Na albumie "Electric Mud" wykorzystano w szerokim zakresie efekty gitarowe takie jak Wah-Wah (tzw. kaczka) oraz efekt fuzz (przester). Sam Muddy Waters był krytycznie nastawiony do albumu i stwierdził później w swojej biograficznej książce "The Mojo Man" że płytka nadawała się do kosza i pomimo że na początku dobrze się sprzedawała to szybko kopie albumu zaczynały być zwracane przez fanów z powrotem do sklepów z powodu tych wszystkich efektów typu wah-wah czy fuzz, twierdząc że przecież to nie może być Muddy Waters.
Pomimo miażdżącej krytyki w USA, w Wielkiej Brytanii album został przyjęty dobrze.
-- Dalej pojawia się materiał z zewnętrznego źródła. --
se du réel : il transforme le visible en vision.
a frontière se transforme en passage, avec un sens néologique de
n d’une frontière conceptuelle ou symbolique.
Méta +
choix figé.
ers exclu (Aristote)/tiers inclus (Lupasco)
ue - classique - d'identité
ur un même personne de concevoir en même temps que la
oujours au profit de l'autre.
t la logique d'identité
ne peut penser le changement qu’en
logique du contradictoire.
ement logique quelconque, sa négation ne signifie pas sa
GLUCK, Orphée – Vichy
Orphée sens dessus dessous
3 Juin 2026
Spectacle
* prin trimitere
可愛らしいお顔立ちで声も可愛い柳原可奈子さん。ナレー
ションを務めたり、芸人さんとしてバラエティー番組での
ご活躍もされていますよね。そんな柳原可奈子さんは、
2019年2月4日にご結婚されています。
Marshall Chess twierdził że "Electric Mud" był najlepszym albumem Muddiego Watersa który kiedykolwiek nagrał dla wytwórni Chess. Ponadto stwierdził że album inaczej przyjęto w Wielkiej Brytanii gdyż Anglicy są mniej ekscentryczni od Amerykanów.
Posłuchajmy zatem "Electric Mud" może kogoś zainspiruje ta płytka.